Mills

Mills: Harvesting Water & Wind Power 

Water Mills

The ancient Egyptians, Greeks and Romans knew that the force of current in a river could be turned into mechanical energy by the use of a water wheel. Egyptians used a wheel of paddles, set in a river, to pump water up from the river for irrigation. Between the 3rd and 1st centuries BCE, Hellenistic engineers discovered that water wheels could be used to pump water out of mine shafts. The Romans used water power for pumping, and occasionally for grinding grains into flour. By the 3rd century CE, they had developed turbines (water screws with angled blades, built into water-tunnels to force the current through them at faster speeds).

However, the use of water power in the Roman Empire was surprisingly limited. The cost of building and maintaining water mills exceeded the cost of slave labor to accomplish the same tasks, and slaves were not restricted to locations with fast-moving water. Consequently, water power only came to the forefront in the medieval period.

Innovation upon the Roman concept of the water wheel began in Ireland, where the first tide-powered mill appeared in the early 600's. The tide mill captures the stored power of an incoming tide, which fills a man-made reservoir (usually built from a natural inlet on the coast) that is then closed off automatically by a one-way gate to keep the water as the tide recedes. Once the tide retreats low enough, the stored water is released through a flume, which the Irish altered to be a variable flow-gate.

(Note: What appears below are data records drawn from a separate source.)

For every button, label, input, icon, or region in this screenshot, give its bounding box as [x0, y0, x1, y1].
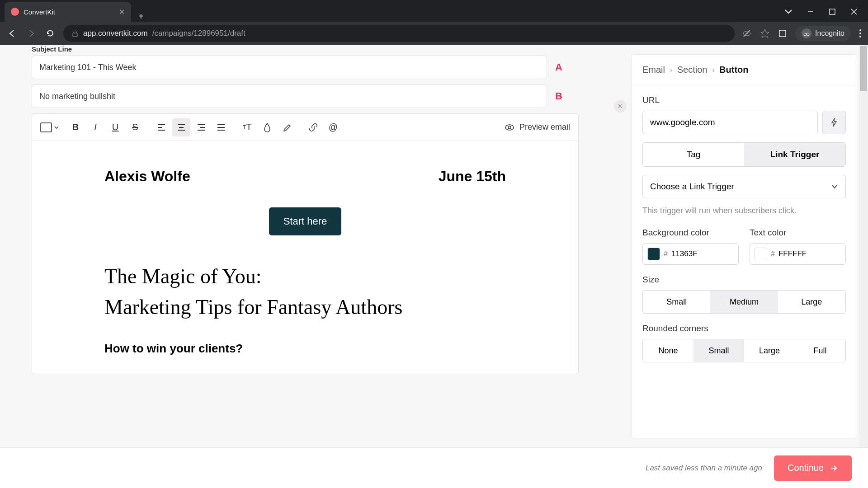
kebab-menu-icon[interactable] [859, 29, 862, 38]
extensions-icon[interactable] [778, 29, 787, 38]
corner-none[interactable]: None [643, 339, 693, 362]
preview-label: Preview email [519, 122, 570, 132]
corners-segment: None Small Large Full [642, 339, 846, 362]
url-action-button[interactable] [822, 111, 846, 134]
reload-button[interactable] [44, 28, 56, 39]
align-justify-button[interactable] [212, 118, 230, 136]
heading-line-1[interactable]: The Magic of You: [104, 263, 506, 291]
eye-off-icon[interactable] [742, 28, 752, 38]
link-trigger-select[interactable]: Choose a Link Trigger [642, 175, 846, 198]
svg-point-25 [508, 126, 511, 129]
last-saved: Last saved less than a minute ago [646, 464, 762, 473]
corners-label: Rounded corners [642, 324, 846, 333]
email-canvas[interactable]: Alexis Wolfe June 15th Start here The Ma… [32, 141, 578, 374]
heading-line-2[interactable]: Marketing Tips for Fantasy Authors [104, 295, 506, 319]
address-bar: app.convertkit.com/campaigns/12896951/dr… [0, 22, 868, 45]
editor-toolbar: B I U S TT @ [32, 114, 578, 141]
italic-button[interactable]: I [86, 118, 104, 136]
lightning-icon [829, 117, 839, 127]
continue-label: Continue [788, 463, 824, 473]
tab-search-icon[interactable] [785, 9, 792, 14]
crumb-button[interactable]: Button [719, 65, 748, 75]
properties-sidebar: Email › Section › Button URL Tag Link Tr… [631, 54, 857, 438]
email-date: June 15th [439, 168, 506, 185]
select-value: Choose a Link Trigger [650, 182, 734, 192]
bg-color-input[interactable]: # 11363F [642, 243, 739, 265]
size-medium[interactable]: Medium [710, 291, 778, 313]
size-large[interactable]: Large [778, 291, 845, 313]
tab-link-trigger[interactable]: Link Trigger [744, 143, 845, 166]
incognito-icon [802, 28, 811, 38]
align-left-button[interactable] [152, 118, 170, 136]
url-host: app.convertkit.com [83, 29, 148, 38]
continue-button[interactable]: Continue [774, 455, 852, 481]
page-footer: Last saved less than a minute ago Contin… [0, 447, 868, 488]
svg-point-8 [807, 33, 809, 36]
browser-titlebar: ConvertKit ✕ + [0, 0, 868, 22]
eye-icon [504, 122, 515, 133]
author-name: Alexis Wolfe [104, 168, 190, 185]
text-color-input[interactable]: # FFFFFF [750, 243, 846, 265]
maximize-icon[interactable] [829, 9, 835, 15]
incognito-badge[interactable]: Incognito [795, 26, 851, 41]
crumb-email[interactable]: Email [642, 65, 665, 75]
main-column: Subject Line A B ✕ B I U [0, 45, 631, 447]
page: Subject Line A B ✕ B I U [0, 45, 868, 488]
crumb-section[interactable]: Section [677, 65, 708, 75]
page-scrollbar[interactable] [859, 45, 868, 447]
preview-email-button[interactable]: Preview email [504, 122, 570, 133]
breadcrumb: Email › Section › Button [632, 55, 857, 85]
highlight-button[interactable] [278, 118, 296, 136]
block-type-dropdown[interactable] [40, 118, 58, 136]
corner-large[interactable]: Large [744, 339, 795, 362]
browser-tab[interactable]: ConvertKit ✕ [5, 2, 131, 22]
back-button[interactable] [6, 28, 18, 39]
mention-button[interactable]: @ [324, 118, 342, 136]
size-label: Size [642, 275, 846, 285]
text-color-button[interactable] [258, 118, 276, 136]
url-label: URL [642, 95, 846, 105]
bookmark-star-icon[interactable] [760, 28, 770, 38]
font-size-button[interactable]: TT [238, 118, 256, 136]
trigger-type-segment: Tag Link Trigger [642, 142, 846, 167]
svg-point-10 [859, 33, 861, 34]
chevron-down-icon [831, 183, 838, 190]
svg-point-11 [859, 36, 861, 38]
corner-full[interactable]: Full [795, 339, 845, 362]
url-field[interactable]: app.convertkit.com/campaigns/12896951/dr… [63, 25, 735, 42]
close-tab-icon[interactable]: ✕ [119, 8, 125, 16]
size-small[interactable]: Small [643, 291, 710, 313]
subheading[interactable]: How to win your clients? [104, 342, 506, 356]
svg-rect-1 [830, 9, 835, 14]
ab-label-b: B [555, 90, 568, 102]
tab-title: ConvertKit [24, 8, 55, 16]
bold-button[interactable]: B [66, 118, 85, 136]
underline-button[interactable]: U [106, 118, 124, 136]
size-segment: Small Medium Large [642, 290, 846, 314]
new-tab-button[interactable]: + [131, 11, 151, 22]
incognito-label: Incognito [815, 29, 844, 38]
strikethrough-button[interactable]: S [126, 118, 144, 136]
url-input[interactable] [642, 111, 818, 134]
align-right-button[interactable] [192, 118, 210, 136]
lock-icon [71, 30, 79, 37]
cta-button[interactable]: Start here [269, 207, 342, 235]
tab-tag[interactable]: Tag [643, 143, 744, 166]
align-center-button[interactable] [172, 118, 190, 136]
minimize-icon[interactable] [807, 9, 814, 15]
email-editor: B I U S TT @ [32, 113, 579, 374]
text-color-label: Text color [750, 228, 846, 238]
chevron-right-icon: › [670, 65, 673, 75]
subject-input-a[interactable] [32, 56, 547, 79]
remove-variant-button[interactable]: ✕ [614, 100, 627, 113]
subject-label: Subject Line [32, 45, 622, 53]
forward-button[interactable] [25, 28, 37, 39]
ab-label-a: A [555, 61, 568, 73]
svg-point-9 [859, 29, 861, 31]
corner-small[interactable]: Small [693, 339, 744, 362]
favicon-icon [11, 8, 19, 16]
close-window-icon[interactable] [851, 9, 857, 15]
subject-input-b[interactable] [32, 84, 547, 108]
link-button[interactable] [304, 118, 322, 136]
svg-point-24 [505, 125, 514, 130]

The limitation of the tide mill is that it could only be used at certain times of the day, dependent upon the tide cycle, and it had to be built along the coastline. However, a tide mill is extremely consistent and predictable (unaffected by drought, rainstorms or other variables which vex traditional water mills), and coast lines were plentiful in Ireland, England, France and Spain, where they spread throughout the early medieval period. Because the flume controlled the amount of flow directed at the wheel or turbine, the miller could deliberately vary the speed of rotation without needing geared power controls. The majority of these mills were built of local stone and materials, and continued in operation for centuries with minimal upkeep.

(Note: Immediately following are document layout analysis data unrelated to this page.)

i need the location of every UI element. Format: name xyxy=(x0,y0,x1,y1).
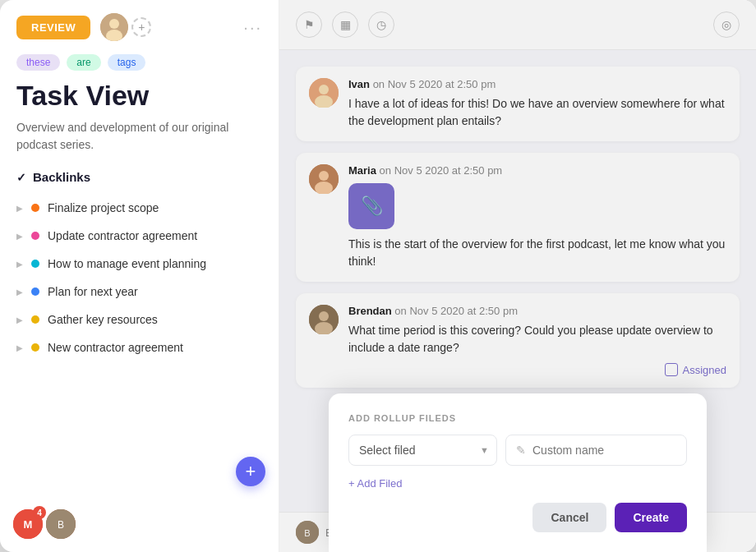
add-rollup-modal: ADD ROLLUP FILEDS Select filed ▼ ✎ + Add… xyxy=(329,393,707,552)
tag-are[interactable]: are xyxy=(67,54,100,71)
bottom-avatars: M 4 B xyxy=(13,509,76,539)
modal-overlay: ADD ROLLUP FILEDS Select filed ▼ ✎ + Add… xyxy=(279,0,756,552)
backlink-label: Finalize project scope xyxy=(48,201,159,214)
backlinks-label: Backlinks xyxy=(33,170,90,184)
custom-name-field: ✎ xyxy=(505,435,687,466)
backlink-list: ▶ Finalize project scope ▶ Update contra… xyxy=(0,194,279,552)
review-button[interactable]: REVIEW xyxy=(16,16,90,39)
tag-these[interactable]: these xyxy=(16,54,60,71)
bullet-icon: ▶ xyxy=(16,204,23,213)
select-filed[interactable]: Select filed xyxy=(348,435,497,466)
svg-point-1 xyxy=(109,19,119,29)
bullet-icon: ▶ xyxy=(16,288,23,297)
backlinks-header: ✓ Backlinks xyxy=(0,170,279,194)
status-dot xyxy=(31,315,39,324)
cancel-button[interactable]: Cancel xyxy=(532,503,606,532)
notification-badge[interactable]: M 4 xyxy=(13,509,43,539)
modal-title: ADD ROLLUP FILEDS xyxy=(348,413,687,423)
right-panel: ⚑ ▦ ◷ ◎ Ivan on No xyxy=(279,0,756,552)
left-panel: REVIEW + ··· these are tags Task View O xyxy=(0,0,279,552)
list-item[interactable]: ▶ Finalize project scope xyxy=(0,194,279,222)
modal-actions: Cancel Create xyxy=(348,503,687,532)
svg-text:B: B xyxy=(58,519,64,531)
task-title: Task View xyxy=(0,80,279,119)
tags-row: these are tags xyxy=(0,54,279,80)
status-dot xyxy=(31,232,39,240)
backlink-label: Plan for next year xyxy=(48,285,138,298)
avatar-group: + xyxy=(100,13,151,41)
list-item[interactable]: ▶ Gather key resources xyxy=(0,306,279,334)
svg-text:M: M xyxy=(24,518,33,531)
avatar xyxy=(100,13,128,41)
custom-name-input[interactable] xyxy=(532,444,676,457)
edit-icon: ✎ xyxy=(516,444,526,457)
modal-fields: Select filed ▼ ✎ xyxy=(348,435,687,466)
add-filed-link[interactable]: + Add Filed xyxy=(348,477,402,490)
add-fab-button[interactable]: + xyxy=(236,457,265,486)
bullet-icon: ▶ xyxy=(16,260,23,269)
status-dot xyxy=(31,204,39,212)
app-window: REVIEW + ··· these are tags Task View O xyxy=(0,0,756,552)
tag-tags[interactable]: tags xyxy=(108,54,146,71)
bullet-icon: ▶ xyxy=(16,343,23,352)
add-avatar-button[interactable]: + xyxy=(131,17,151,37)
select-wrapper: Select filed ▼ xyxy=(348,435,497,466)
backlinks-icon: ✓ xyxy=(16,171,26,184)
backlink-label: How to manage event planning xyxy=(48,257,206,270)
status-dot xyxy=(31,343,39,352)
bullet-icon: ▶ xyxy=(16,315,23,324)
bullet-icon: ▶ xyxy=(16,232,23,241)
status-dot xyxy=(31,288,39,296)
backlink-label: Gather key resources xyxy=(48,313,158,326)
list-item[interactable]: ▶ How to manage event planning xyxy=(0,250,279,278)
create-button[interactable]: Create xyxy=(615,503,687,532)
avatar: B xyxy=(46,509,76,539)
left-header: REVIEW + ··· xyxy=(0,0,279,54)
list-item[interactable]: ▶ Plan for next year xyxy=(0,278,279,306)
list-item[interactable]: ▶ New contractor agreement xyxy=(0,334,279,361)
list-item[interactable]: ▶ Update contractor agreement xyxy=(0,222,279,250)
badge-count: 4 xyxy=(33,506,46,519)
backlink-label: Update contractor agreement xyxy=(48,229,197,242)
more-options-button[interactable]: ··· xyxy=(243,18,262,37)
task-description: Overview and development of our original… xyxy=(0,119,279,170)
backlink-label: New contractor agreement xyxy=(48,341,183,354)
status-dot xyxy=(31,260,39,268)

The mill-race and gated flume also radically altered the practicality of upright and horizontal water wheels inland from the coasts, along streams and rivers. Most pre-medieval water mills relied on the direct power of the river current, with the sole exception of a few turbine channels. Medieval Europeans discovered that water wheels could be mounted underneath falling water at the end of an artificial waterfall (making an “overshot” wheel), thus harnessing both the lateral speed of the current and the falling speed of the water as gravity pulled it down onto the wheel. This made for a more powerful watermill, and added incentive for building a mill race.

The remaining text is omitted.